Les relations entre la France et les États-Unis se jouent principalement en bilatéral sur les dossiers relatifs à la défense, mais en euro-américain pour ce qui concerne les compétences communautaires telles que le commerce. Le fait que la France préside le Conseil de l’Union européenne (UE) pourrait permettre à Paris de peser davantage au premier semestre 2022, alors même que Washington semble accorder plus d’importance à sa relation avec Berlin.
Défense : quelle sera la portée des avancées post-AUKUS ?
En matière de défense, trois dossiers seront au cœur des relations franco-américaines en 2022. Le Sahel, tout d’abord, où les forces françaises sont aux avant-postes de la lutte contre le djihadisme depuis près de dix ans. La fin annoncée de l’opération Barkhane va conduire à une diminution et une reconfiguration du dispositif français. Paris compte sur ses alliés européens pour fournir des forces spéciales dans le cadre de la Task Force Takuba, et sur les États-Unis pour poursuivre leur soutien dans les domaines du renseignement et de la logistique.
Dans l’Indo-Pacifique, ensuite, l’affaire des sous-marins est trop récente pour que des échanges sur une éventuelle participation de la France au traité AUKUS aient lieu. La réconciliation franco-américaine a été amorcée au G20 de Rome fin octobre 2021, et les responsables américains affirment désormais avoir une meilleure compréhension de l’importance de la présence militaire française dans la région.
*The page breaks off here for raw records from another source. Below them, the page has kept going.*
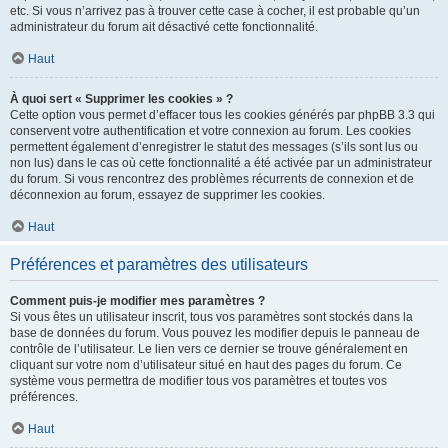
etc. Si vous n’arrivez pas à trouver cette case à cocher, il est probable qu’un
administrateur du forum ait désactivé cette fonctionnalité.
Haut
À quoi sert « Supprimer les cookies » ?
Cette option vous permet d’effacer tous les cookies générés par phpBB 3.3 qui
conservent votre authentification et votre connexion au forum. Les cookies
permettent également d’enregistrer le statut des messages (s’ils sont lus ou
non lus) dans le cas où cette fonctionnalité a été activée par un administrateur
du forum. Si vous rencontrez des problèmes récurrents de connexion et de
déconnexion au forum, essayez de supprimer les cookies.
Haut
Préférences et paramètres des utilisateurs
Comment puis-je modifier mes paramètres ?
Si vous êtes un utilisateur inscrit, tous vos paramètres sont stockés dans la
base de données du forum. Vous pouvez les modifier depuis le panneau de
contrôle de l’utilisateur. Le lien vers ce dernier se trouve généralement en
cliquant sur votre nom d’utilisateur situé en haut des pages du forum. Ce
système vous permettra de modifier tous vos paramètres et toutes vos
préférences.
Haut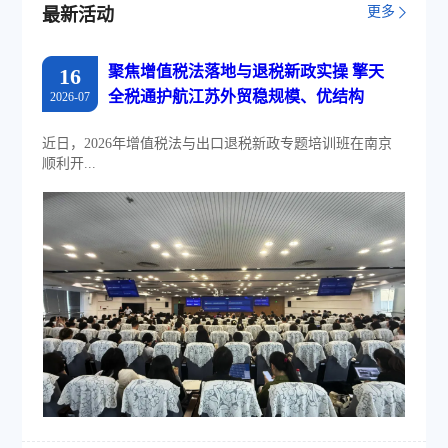
更多
最新活动
聚焦增值税法落地与退税新政实操 擎天
16
全税通护航江苏外贸稳规模、优结构
2026-07
近日，2026年增值税法与出口退税新政专题培训班在南京
顺利开...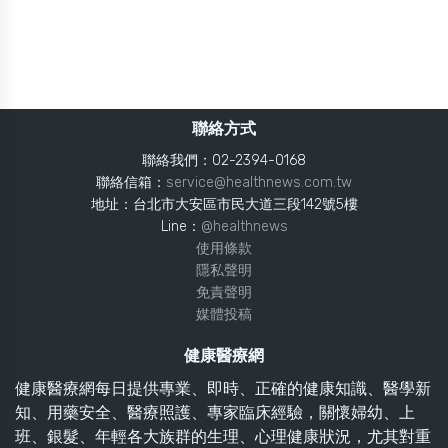
聯絡方式
聯絡我們：02-2394-0168
聯絡信箱：
service@healthnews.com.tw
地址：台北市大安區市民大道三段142號5樓
Line：
@healthnews
使用條款
隱私聲明
免責聲明
媒體投稿
健康醫療網
健康醫療網每日提供專業、即時、正確的健康知識、醫學新
知、用藥安全、醫療照護、專家臨床經驗，關懷婦幼、上
班、銀髮、年輕各大族群的生理、心理健康狀況，尤其對重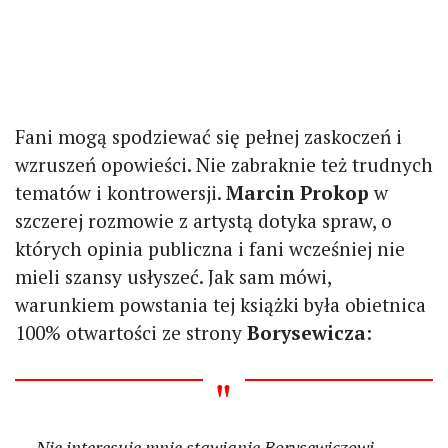
Fani mogą spodziewać się pełnej zaskoczeń i
wzruszeń opowieści. Nie zabraknie też trudnych
tematów i kontrowersji.
Marcin Prokop
w
szczerej rozmowie z artystą dotyka spraw, o
których opinia publiczna i fani wcześniej nie
mieli szansy usłyszeć. Jak sam mówi,
warunkiem powstania tej książki była obietnica
100% otwartości ze strony
Borysewicza
:
Nie interesuje mnie stawianie Borysewiczowi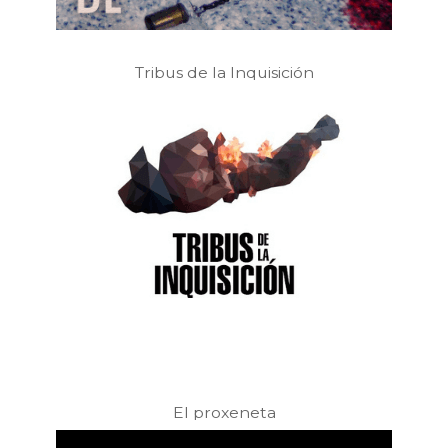
Tribus de la Inquisición
El proxeneta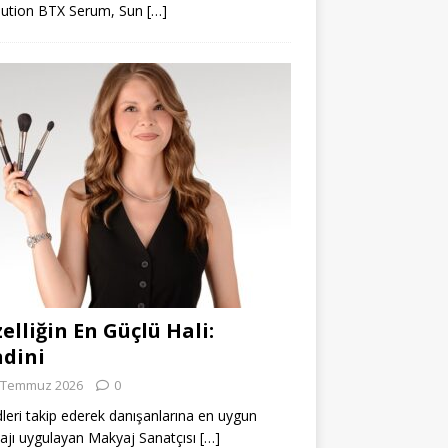
lution BTX Serum, Sun
[…]
elliğin En Güçlü Hali:
dini
 Temmuz 2026
0
leri takip ederek danışanlarına en uygun
jı uygulayan Makyaj Sanatçısı
[…]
Le sujet de l’« autonomie stratégique européenne », enfin, est particulièrement porté par la France. Or, si les États-Unis souhaitent que les Européens s’impliquent plus en matière de défense, ils ont toujours préféré que cela se fasse dans le cadre de l’Alliance atlantique et sur la base d’achats d’armements américains. L’administration Biden a pourtant fait des concessions à la suite de l’affaire AUKUS. Le communiqué commun de Rome affirme ainsi que « les États-Unis reconnaissent l’importance d’une défense européenne plus forte et plus opérationnelle, […] complémentaire à l’Organisation du traité de l’Atlantique nord (OTAN) ».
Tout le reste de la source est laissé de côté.